====== Recorded data

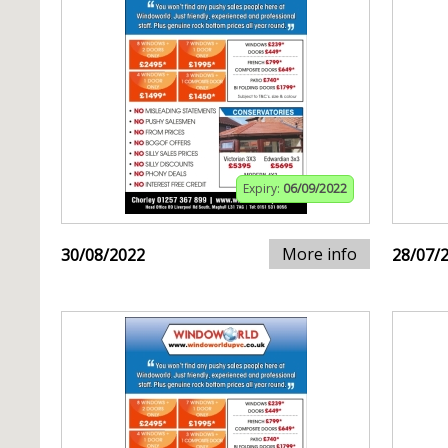
Expiry:
06/09/2022
More info
30/08/2022
28/07/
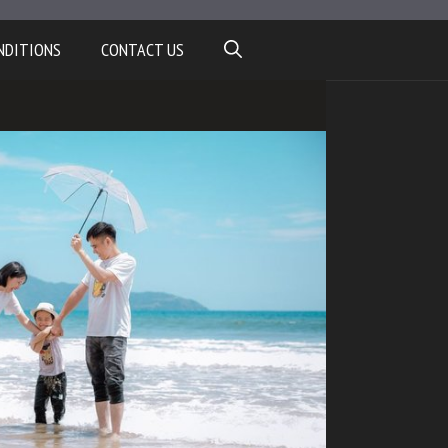
NDITIONS
CONTACT US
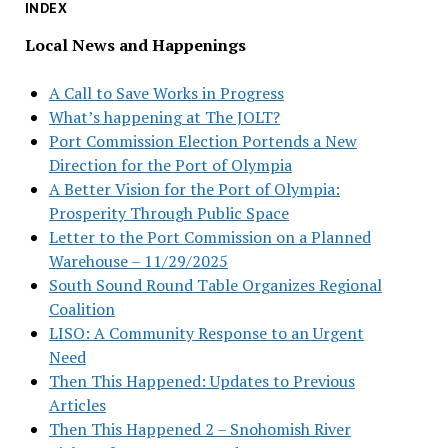
INDEX
Local News and Happenings
A Call to Save Works in Progress
What’s happening at The JOLT?
Port Commission Election Portends a New
Direction for the Port of Olympia
A Better Vision for the Port of Olympia:
Prosperity Through Public Space
Letter to the Port Commission on a Planned
Warehouse – 11/29/2025
South Sound Round Table Organizes Regional
Coalition
LISO: A Community Response to an Urgent
Need
Then This Happened: Updates to Previous
Articles
Then This Happened 2 – Snohomish River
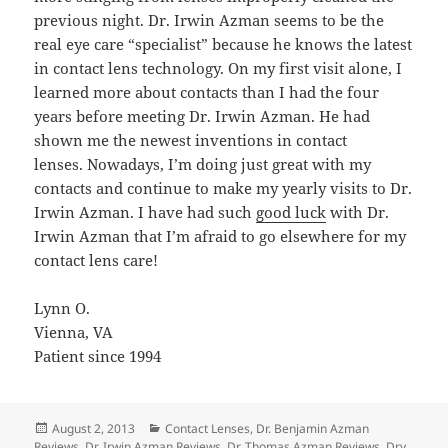
previous night. Dr. Irwin Azman seems to be the
real eye care “specialist” because he knows the latest
in contact lens technology. On my first visit alone, I
learned more about contacts than I had the four
years before meeting Dr. Irwin Azman. He had
shown me the newest inventions in contact
lenses. Nowadays, I’m doing just great with my
contacts and continue to make my yearly visits to Dr.
Irwin Azman. I have had such
good luck
with Dr.
Irwin Azman that I’m afraid to go elsewhere for my
contact lens care!
Lynn O.
Vienna, VA
Patient since 1994
Posted
Categories
August 2, 2013
Contact Lenses
,
Dr. Benjamin Azman
on
Reviews
,
Dr. Irwin Azman Reviews
,
Dr. Thomas Azman Reviews
,
Dry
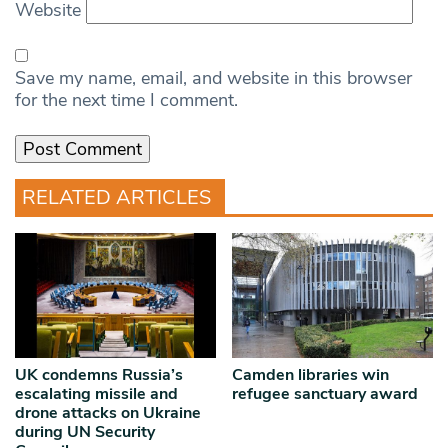
Website
Save my name, email, and website in this browser
for the next time I comment.
RELATED ARTICLES
UK condemns Russia’s
Camden libraries win
escalating missile and
refugee sanctuary award
drone attacks on Ukraine
during UN Security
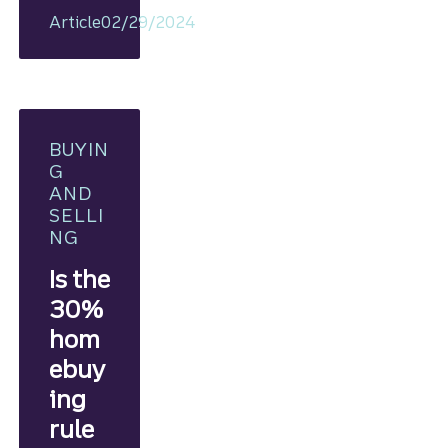
plan, you
Article
02/29/2024
can
take ste
ps
toward
homeow
nership.
BUYIN
G
AND
SELLI
NG
Is the
30%
hom
ebuy
ing
rule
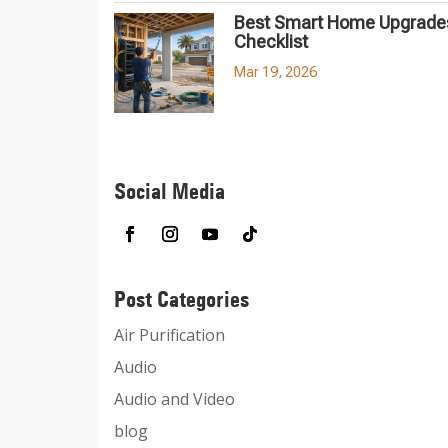
Best Smart Home Upgrades
Checklist
Mar 19, 2026
Social Media
Post Categories
Air Purification
Audio
Audio and Video
blog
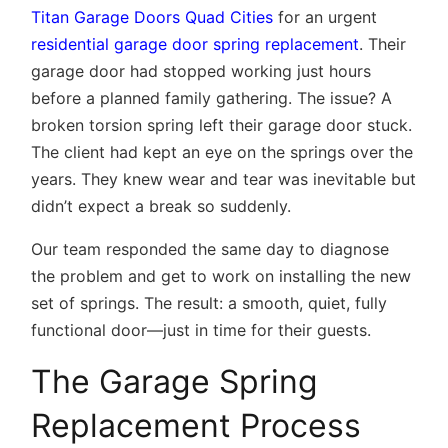
Titan Garage Doors Quad Cities
for an urgent
residential garage door spring replacement
. Their
garage door had stopped working just hours
before a planned family gathering. The issue? A
broken torsion spring left their garage door stuck.
The client had kept an eye on the springs over the
years. They knew wear and tear was inevitable but
didn’t expect a break so suddenly.
Our team responded the same day to diagnose
the problem and get to work on installing the new
set of springs. The result: a smooth, quiet, fully
functional door—just in time for their guests.
The Garage Spring
Replacement Process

============

# Task brief:
Extract the part of the records that opens with the line containing "LISO: A Community Response to an Urgent" and closes with the line containing "learned more about". Take only those lines, exactly, and no pictures.

# Exercise response:
LISO: A Community Response to an Urgent
Need
Then This Happened: Updates to Previous
Articles
Then This Happened 2 – Snohomish River
previous night. Dr. Irwin Azman seems to be the
real eye care “specialist” because he knows the latest
in contact lens technology. On my first visit alone, I
learned more about contacts than I had the four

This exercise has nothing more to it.